→ ACTIVITY: The goal is an unaltered copy of the records below, minus any images.

→ DATA FOR ANALYSIS:
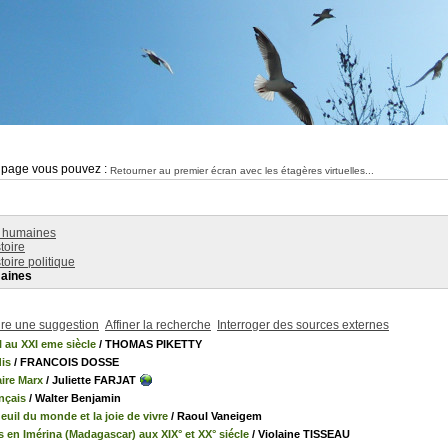
e page vous pouvez :
Retourner au premier écran avec les étagères virtuelles...
 humaines
toire
toire politique
aines
ire une suggestion
Affiner la recherche
Interroger des sources externes
l au XXI eme siècle
/ THOMAS PIKETTY
dis
/ FRANCOIS DOSSE
ire Marx
/ Juliette FARJAT
ançais
/ Walter Benjamin
deuil du monde et la joie de vivre
/ Raoul Vaneigem
s en Imérina (Madagascar) aux XIX° et XX° siécle
/ Violaine TISSEAU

→ PROBLEM SOLUTION:
e page vous pouvez :
Retourner au premier écran avec les étagères virtuelles...
 humaines
toire
toire politique
aines
ire une suggestion
Affiner la recherche
Interroger des sources externes
l au XXI eme siècle
/ THOMAS PIKETTY
dis
/ FRANCOIS DOSSE
ire Marx
/ Juliette FARJAT
ançais
/ Walter Benjamin
deuil du monde et la joie de vivre
/ Raoul Vaneigem
s en Imérina (Madagascar) aux XIX° et XX° siécle
/ Violaine TISSEAU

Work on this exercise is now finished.